Comme dans ce tableau, les choses les plus communes acquièrent par l’écriture de Claudel une présence extraordinairement intense.

VERT. « Vert chou, vert salade, herbes, feuilles, légumes. La vie antérieure au mouvement, le jus intérieur à la forme. Le V, quelque chose qui pousse en divergeant, comme un coin et comme une fourche. Le végétal, quelque chose de vireux qui du fond de sa nativité arrive lentement à la couleur. »

Conversations dans le Loir-et-Cher

Le désir

Rien n’est plus éloigné de Claudel que l’austérité.
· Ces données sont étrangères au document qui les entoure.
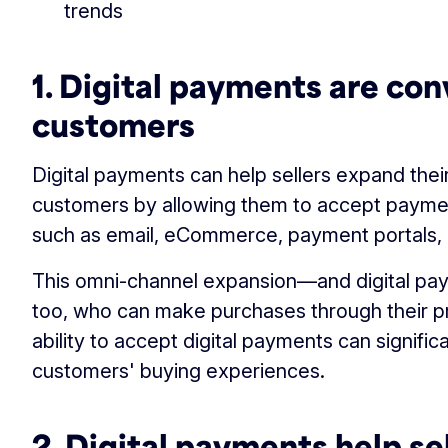
trends
1. Digital payments are con
customers
Digital payments can help sellers expand the
customers by allowing them to accept paymen
such as email, eCommerce, payment portals, a
This omni-channel expansion—and digital pa
too, who can make purchases through their pr
ability to accept digital payments can signific
customers' buying experiences.
2. Digital payments help sel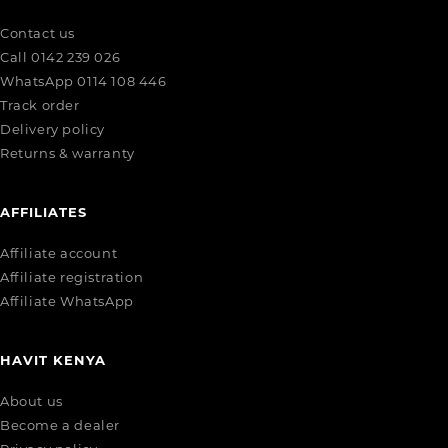
Contact us
Call 0142 239 026
WhatsApp 0114 108 446
Track order
Delivery policy
Returns & warranty
AFFILIATES
Affiliate account
Affiliate registration
Affiliate WhatsApp
HAVIT KENYA
About us
Become a dealer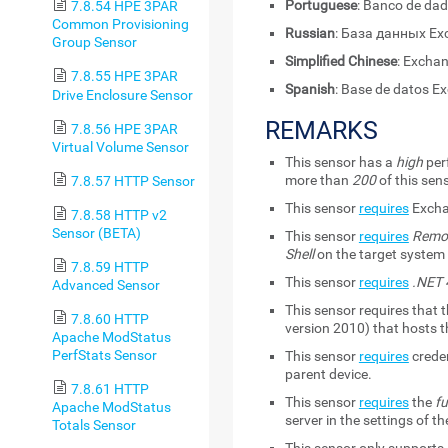
Portuguese
: Banco de da
7.8.54 HPE 3PAR
Common Provisioning
Russian
: База данных Ex
Group Sensor
Simplified Chinese
: Excha
7.8.55 HPE 3PAR
Spanish
: Base de datos E
Drive Enclosure Sensor
REMARKS
7.8.56 HPE 3PAR
Virtual Volume Sensor
This sensor has a
high
per
more than
200
of this sen
7.8.57 HTTP Sensor
This sensor
requires
Excha
7.8.58 HTTP v2
Sensor (BETA)
This sensor
requires
Remot
Shell
on the target syste
7.8.59 HTTP
This sensor
requires
.NET 4
Advanced Sensor
This sensor requires that 
7.8.60 HTTP
version 2010) that hosts 
Apache ModStatus
PerfStats Sensor
This sensor
requires
creden
parent device.
7.8.61 HTTP
This sensor
requires
the
fu
Apache ModStatus
server in the settings of t
Totals Sensor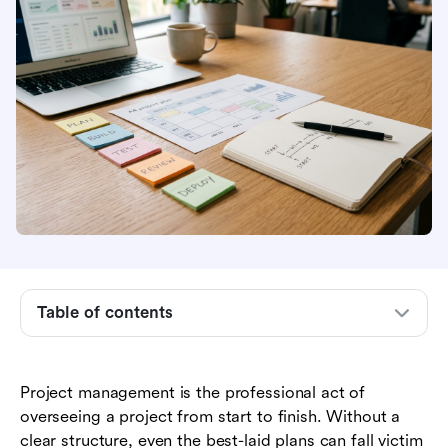
What Is the Project Life Cycle?
Phase 1: Project Initiation
Table of contents
Phase 2: Project Planning
Phase 3: Project Execution
Project management is the professional act of
overseeing a project from start to finish. Without a
Phase 4: Project Monitoring and Control
clear structure, even the best-laid plans can fall victim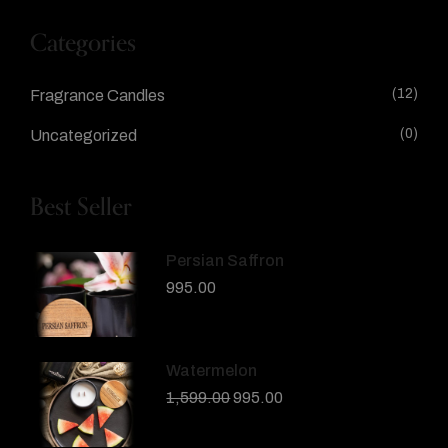
Categories
(12)
Fragrance Candles
(0)
Uncategorized
Best Seller
Persian Saffron
995.00
Watermelon
1,599.00
995.00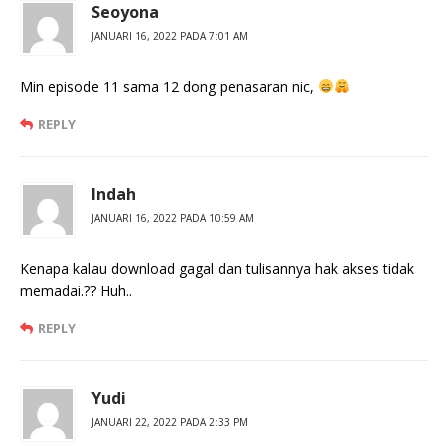
Seoyona
JANUARI 16, 2022 PADA 7:01 AM
Min episode 11 sama 12 dong penasaran nic,
REPLY
Indah
JANUARI 16, 2022 PADA 10:59 AM
Kenapa kalau download gagal dan tulisannya hak akses tidak
memadai.?? Huh..
REPLY
Yudi
JANUARI 22, 2022 PADA 2:33 PM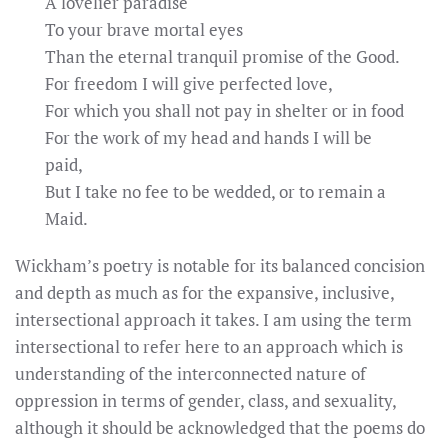
A lovelier paradise
To your brave mortal eyes
Than the eternal tranquil promise of the Good.
For freedom I will give perfected love,
For which you shall not pay in shelter or in food
For the work of my head and hands I will be
paid,
But I take no fee to be wedded, or to remain a
Maid.
Wickham’s poetry is notable for its balanced concision
and depth as much as for the expansive, inclusive,
intersectional approach it takes. I am using the term
intersectional to refer here to an approach which is
understanding of the interconnected nature of
oppression in terms of gender, class, and sexuality,
although it should be acknowledged that the poems do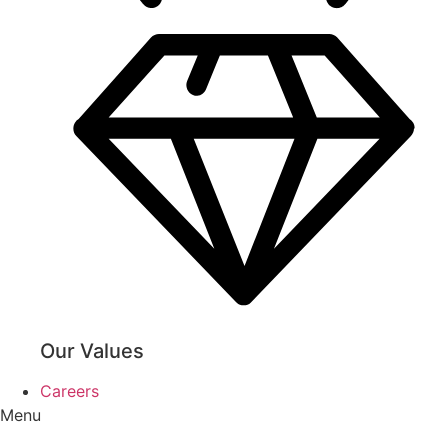
Our Values
Careers
Menu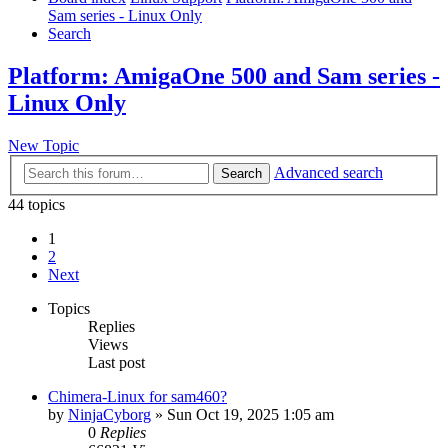
Sam series - Linux Only
Search
Platform: AmigaOne 500 and Sam series -
Linux Only
New Topic
Advanced search
Search
44 topics
1
2
Next
Topics
Replies
Views
Last post
Chimera-Linux for sam460?
by
NinjaCyborg
»
Sun Oct 19, 2025 1:05 am
0
Replies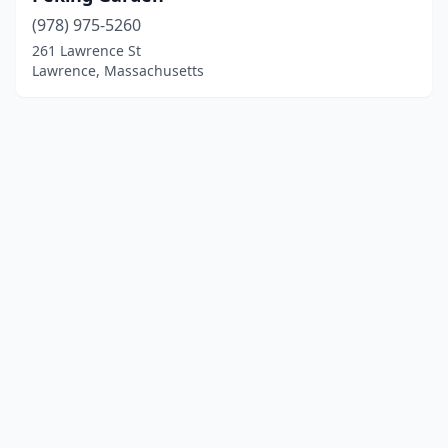
(978) 975-5260
261 Lawrence St
Lawrence, Massachusetts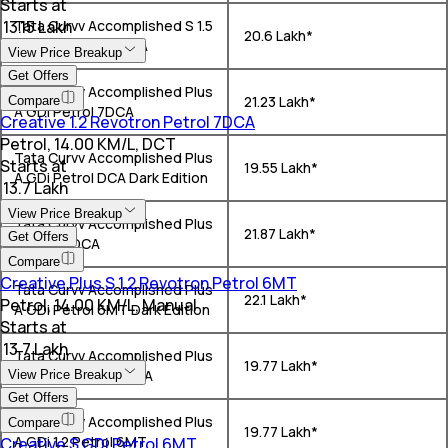
Starts at
₹ 13.15 Lakh
Tata Curvv Accomplished S 1.5
₹ 20.6 Lakh*
Kryojet Diesel 7DCA
View Price Breakup
Get Offers
Tata Curvv Accomplished Plus
₹ 21.23 Lakh*
Compare
A GDi Petrol 7DCA
Creative 1.2 Revotron Petrol 7DCA
Petrol, 14.00 KM/L, DCT
Tata Curvv Accomplished Plus
Starts at
₹ 19.55 Lakh*
A GDi Petrol DCA Dark Edition
₹ 13.7 Lakh
View Price Breakup
Tata Curvv Accomplished Plus
₹ 21.87 Lakh*
Get Offers
A Diesel DCA
Compare
Creative Plus S 1.2 Revotron Petrol 6MT
Tata Curvv Accomplished Plus
₹ 22.1 Lakh*
Petrol, 14.00 KM/L, Manual
A GDi Petrol 6MT Dark Edition
Starts at
₹ 13.7 Lakh
Tata Curvv Accomplished Plus
₹ 19.77 Lakh*
A GDi 1.2 Petrol 7DCA
View Price Breakup
Get Offers
Tata Curvv Accomplished Plus
Compare
₹ 19.77 Lakh*
A GDi 1.2 Petrol 6MT
Creative S GDi Petrol 6MT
Vivre, c’est plonger entièrement dans le bain, non y tremper timidement un orteil. Tous les personnages des drames de Claudel sont dans le bain. La pièce de jeunesse Tête d’Or montre d’abord un jeune homme effaré par la puissance qu’il sent en lui :

Pourquoi
Cette force me fut-elle donnée quand je me tenais sur mes pieds ? Pourquoi ce désir
Vorace, obstiné, insatiable ?

Dans L’Échange, Louis Laine commence à se sentir à l’étroit dans son mariage. L’actrice Lechy Elbernon l’encourage à envoyer balader sa femme :

Sois libre ! Le désir hardi
Vit en toi au-dessus de la loi comme un lion !

Mais suivre son désir ne signifie pas suivre une ligne droite : au contraire, c’est s’exposer aux naufrages, aux abandons, aux surprises de l’existence. C’est la trajectoire de Doña Prouhèze et de Don Rodrigue, couple fondamental du Soulier de satin, qui ne pourront comprendre qu’à la fin le sens des vicissitudes qui les ont séparés pendant toute la vie.

Pour Claudel, la religion est l’accomplissement du désir, non sa négation. Mais l’accomplissement, n’est-ce pas aussi la fin ? Dans la Cantate à trois voix, on peut lire ce verset pas très catholique :

Et si le désir devait cesser avec Dieu,
Ah, je l’envierais à l’enfer !

Les contradictions

Il y a plusieurs êtres en Claudel. A vrai dire, on a du mal à comprendre comment une même personne peut contenir un diplomate spécialiste des questions économiques et un poète aussi vibrant et débraillé parfois (La Lune à la recherche d’elle-même). Claudel nous livre une clef avec sa célèbre fable d’Animus et Anima (« Pour faire comprendre certaines poésies d’Arthur Rimbaud », in Positions et propositions). L’esprit et l’âme vivent ensemble. Mais Anima ne peut chanter que lorsque Animus s’absente : « l’âme se tait dès que l’esprit la regarde. »

En Claudel bataillent encore d’autres oppositions. Dans L’Otage et Le Pain dur, il est à la fois Turelure, sans foi ni loi, cynique et jouisseur, conquérant, mais aussi Sygne de Coûfontaine, amarrée à une  foi profonde. Dans L’Échange, il est le sauvage Louis Laine, électron incapable de rien construire, mais aussi Thomas Pollock-Nageoire, homme d’affaires à la volonté déterminée.

Cette division permanente vaut aussi pour les Conversations dans le Loir-et-Cher, qui font penser aux dialogues philosophiques de Diderot, tout pétaradants.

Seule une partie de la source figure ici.